A Primer on Bayesian Inference for Accounting Research: A Brief Explanation of MCMC Sampling

Show code

library(tidyverse)
library(broom)
library(patchwork)
library(cmdstanr)
source("../R/00-utils.R")
kable <- knitr::kable
theme_set(theme_prodgray())

1. Introduction

Consider the simulation in Section 2, of the paper:

\[y = a_0 + a_1 * x + \epsilon, \, \epsilon \sim N(0, \sigma)\] \[a_0 \sim N(0, 100)\] \[a_1 \sim N(0, 4)\] \[\sigma \sim Exponential(1/21)\] This note explains the basics of how this model is fit to the simulated data and how draws from the posterior distribution are generated.

Show code

set.seed(888)
n_samples <- 50
n_obs <- 50
x_fix <- rnorm(n = n_obs, 0, 1)
gen_data <- function(n) tibble(u = rnorm(n, 0, 20), x = x_fix, y = 1 + 2 * x_fix + u)

# gen samples
samples <- tibble(id = 1:n_samples)
samples$data <- map(rep.int(n_obs, n_samples), gen_data)
sample1 <- samples$data[[1]]
input_data <- list(
  y = sample1$y,
  x = sample1$x,
  N = nrow(sample1)
)

Show code

model_weak_priors <- cmdstan_model("../Stan/sim-wkinfo-priors.stan")
fit_weak_priors <- model_weak_priors$sample(
  data = input_data,
  iter_sampling = 1000,
  iter_warmup = 1000,
  chains = 4,
  parallel_chains = 4,
  seed = 1234,
  save_warmup = TRUE,
  refresh = 0
)

Running MCMC with 4 parallel chains...

Chain 1 finished in 0.1 seconds.
Chain 3 finished in 0.1 seconds.
Chain 4 finished in 0.1 seconds.
Chain 2 finished in 0.1 seconds.

All 4 chains finished successfully.
Mean chain execution time: 0.1 seconds.
Total execution time: 0.4 seconds.

2. Markov Chain Monte Carlo Sampling

The flexibility gained from working with probability distribution comes at the cost of computational complexity. Even moderately complex models have no analytically tractable posterior distribution. Instead, we use simulation methods to sample from the unknown posterior distribution. These methods, called Markov Chain Monte Carlo methods, draw “chains” of random samples from the unknown posterior (in our example, each sample draw is a triplet (\(a_0\),\(a_1\),\(\sigma\))). A Markov chain is a sequence of random variables \(\theta_1\), \(\theta_2\), … (again, in our example, the triplet (\(a_0\),\(a_1\),\(\sigma\))\(_1\), (\(a_0\),\(a_1\),\(\sigma\))\(_2\),…) where the distribution of \(\theta_t\) depends only on the most recent value \(\theta_{t-1}\). MCMC algorithms do two things: 1) they draw samples of parameter values from an approximation to the unknown posterior and 2) with each draw, the approximation to the actual posterior distribution is improved. Once the chains run long enough to converge to the unknown posterior, the chains will draw (\(a_0\),\(a_1\),\(\sigma\)) in proportion to the unknown posterior probability density of these values.

Show code

postdraws <- fit_weak_priors$draws(format = "draws_df", inc_warmup = TRUE)

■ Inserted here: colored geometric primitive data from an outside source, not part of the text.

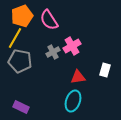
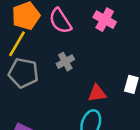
pink cross: (72, 46) -> (105, 20), moved, turned -30

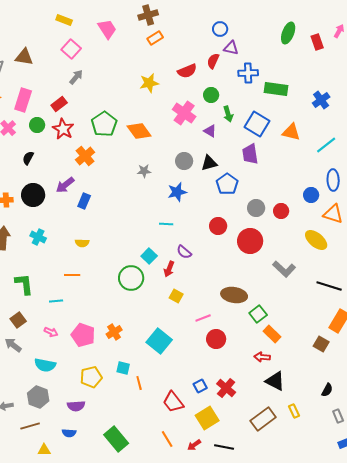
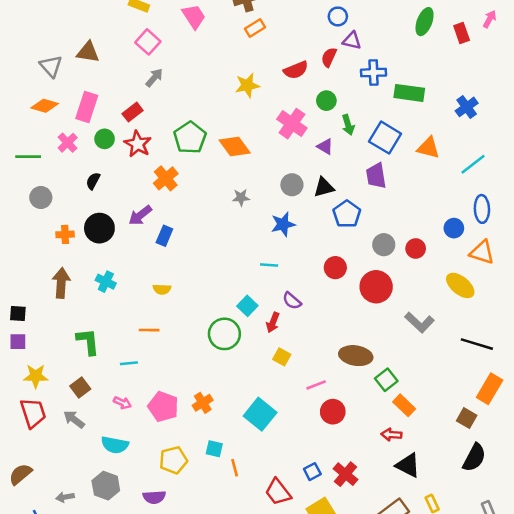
black semicircle: (327, 390) -> (474, 458), moved, size x1.6

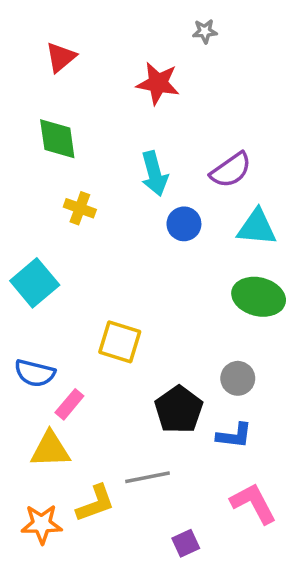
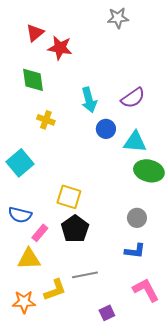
gray star: (205, 31) -> (118, 18), size x1.5
red star: (158, 83) -> (60, 48), moved
cyan triangle: (257, 227) -> (135, 142), moved
black pentagon: (179, 410) -> (75, 229), moved

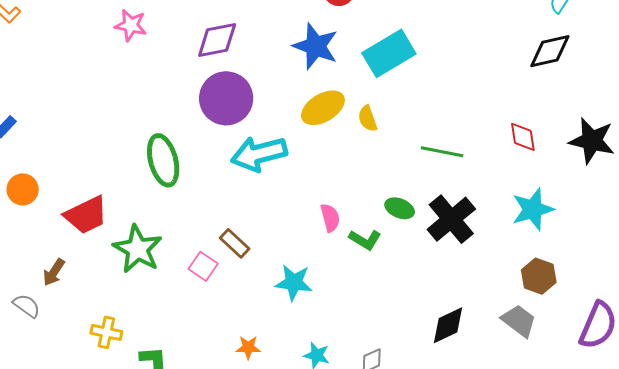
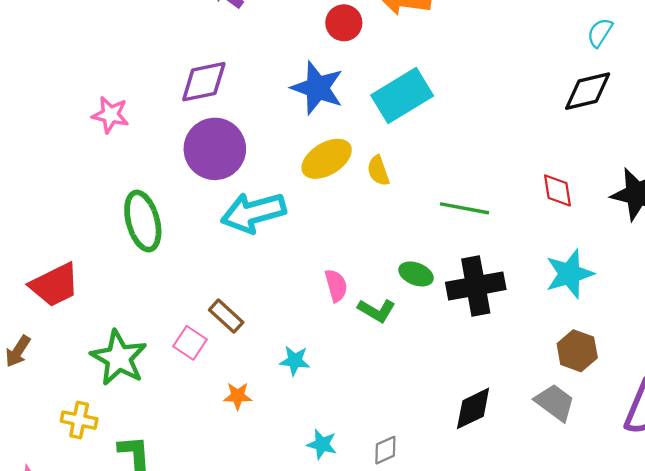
pink star: (131, 25) -> (110, 115), moved
black cross: (451, 219) -> (476, 286), turned 30
green star: (138, 249) -> (119, 358), moved
cyan star: (294, 283) -> (295, 361), size x0.7
orange star: (248, 347) -> (238, 396), moved

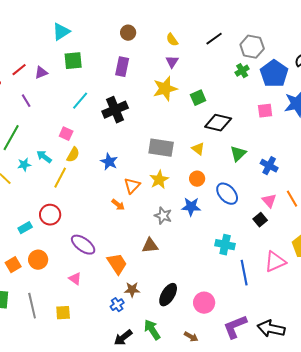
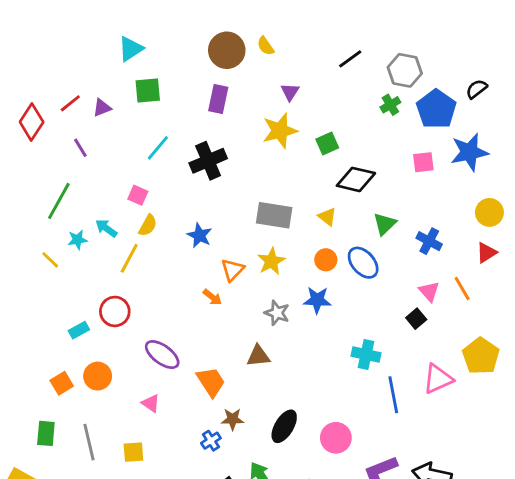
brown circle: (128, 33) -> (227, 50), size x1.6
yellow semicircle: (172, 40) -> (266, 46), moved
blue ellipse: (227, 194) -> (363, 263), moved

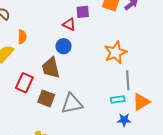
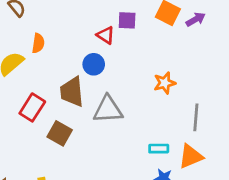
orange star: (116, 52) -> (165, 83), size x0.7
gray line: (128, 80) -> (196, 117), moved
gray triangle: (72, 104) -> (108, 109), moved

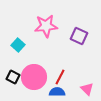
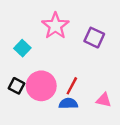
pink star: (46, 26) -> (55, 26), turned -30
pink triangle: (87, 89) -> (104, 100), turned -32

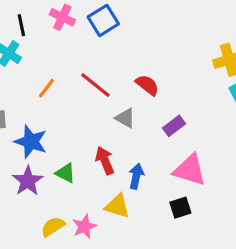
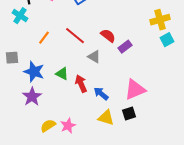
purple rectangle: (174, 126) -> (125, 47), moved
pink triangle: (190, 170) -> (135, 90), turned -40
green triangle: (65, 173) -> (62, 74), moved
blue arrow: (136, 176) -> (101, 94), turned -63
yellow triangle: (117, 206) -> (106, 118), moved

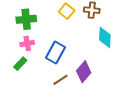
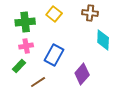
yellow square: (67, 11) -> (54, 14), moved
brown line: (61, 80) -> (38, 82), moved

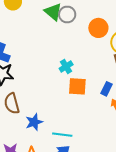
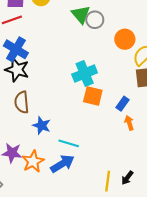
cyan cross: (66, 67) -> (85, 73), size x1.6
blue star: (34, 122) -> (42, 125), turned 30

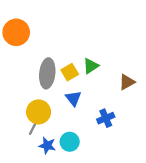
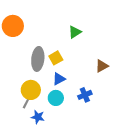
green triangle: (91, 66) -> (75, 32), moved
blue triangle: (73, 98) -> (59, 79), turned 40
cyan circle: (70, 142) -> (56, 98), moved

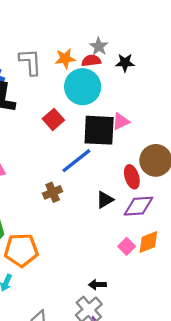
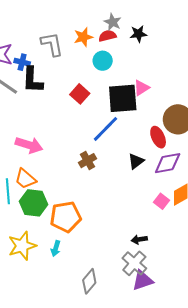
cyan circle: (83, 87) -> (103, 61), size x0.6

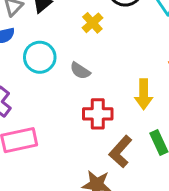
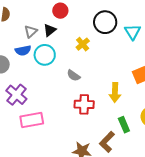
cyan circle: (40, 57) -> (45, 55), moved
brown L-shape: (121, 152) -> (107, 142), moved

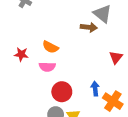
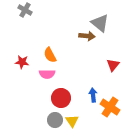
orange semicircle: (50, 47) -> (50, 55), turned 35

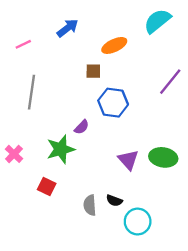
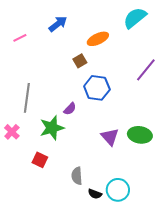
brown square: (93, 71) -> (80, 61), turned -32
gray line: (31, 92) -> (27, 98), moved
black semicircle: (114, 201) -> (95, 194), moved

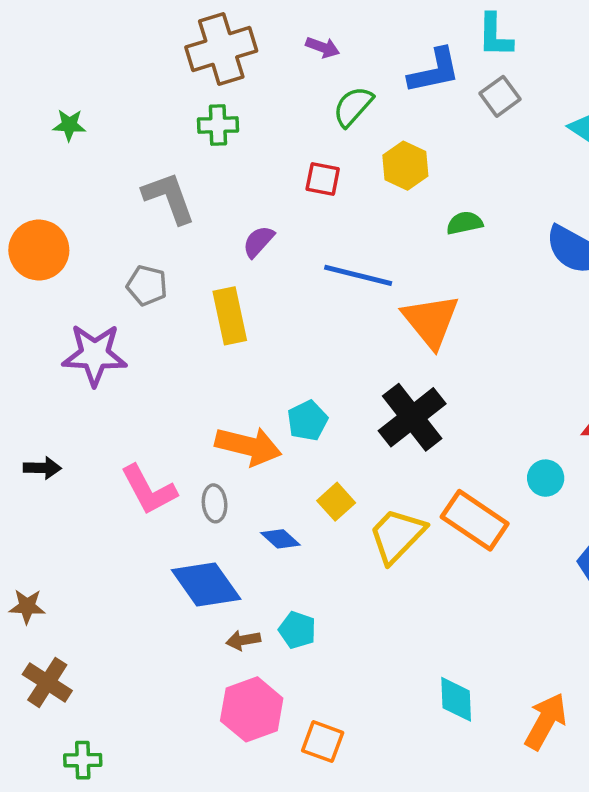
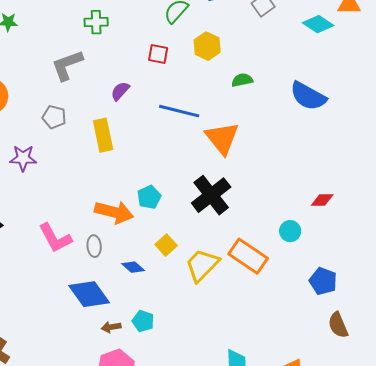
gray L-shape: (169, 198) -> (67, 65), turned -90
purple star: (95, 355) -> (23, 158), size x0.7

graph_data <- as.data.frame(postdraws) |> 
  select(-lp__) |> 
  filter(.iteration < 1080) |> 
  pivot_longer(c(a0, a1, sigma), names_to = "pars")

Show code

graph_data |>
  mutate(pars2 = case_when(
    pars == "a0" ~ "a[0]",
    pars == "a1" ~ "a[1]",
    pars == "sigma" ~ "sigma"
  )) |> 
  ggplot(aes(x = .iteration, y = value, group = .chain, color = factor(.chain))) + 
  geom_line(alpha = 0.8, size = 0.5) + 
  facet_wrap(~pars2, ncol = 1, scales = "free_y", labeller = label_parsed) + 
  scale_x_continuous(expand = expansion(mult = c(0.02, 0))) +
  scale_color_grey() + 
  labs(
    x = "Iteration", 
    y = NULL
    ) + 
  theme(legend.position = "bottom")

Figure 1: Warmup phase of four MCMC chains

The figure above shows the warmup phase (the first 1,000 iterations) of four Markov chains used to fit the model. Here the convergence happens almost immediately, and the chains traverse the same 3-dimensional space quickly. More likely values will be drawn more often, and less likely values less often. Thus, if the chains are run long enough, we will have empirical samples of the posterior. We can then compute anything we want to know about the posterior (mean, standard deviation, quantiles, etc.) basically by using the histogram of the samples (after discarding the convergence phase, shown below).

Show code

plot_range <- range(range(postdraws$a0), range(postdraws$a0))

fig2.A <- 
  postdraws |>
  filter(.iteration > 1000) |> 
  ggplot(aes(x = a0)) +
  geom_histogram(binwidth = 0.3) +
  labs(
    x = expression(a[0]),
    y = expression("Number of samples")
  ) +
  scale_x_continuous(expand = c(0, 0), limits = plot_range) +
  scale_y_continuous(expand = expansion(mult = c(0.0, 0.05)))

fig2.B <- 
  postdraws |>
  filter(.iteration > 1000) |> 
  ggplot(aes(x = a1)) +
  geom_histogram(binwidth = 0.3) +
  labs(
    x = expression(a[1]),
    y = expression("Number of samples")
  ) +
  scale_x_continuous(expand = c(0, 0), limits = plot_range) +
  scale_y_continuous(expand = expansion(mult = c(0.0, 0.05)))

fig2.A / fig2.B

Figure 2: 4,000 MCMC samples from posterior

These histograms are used to reason about the posterior.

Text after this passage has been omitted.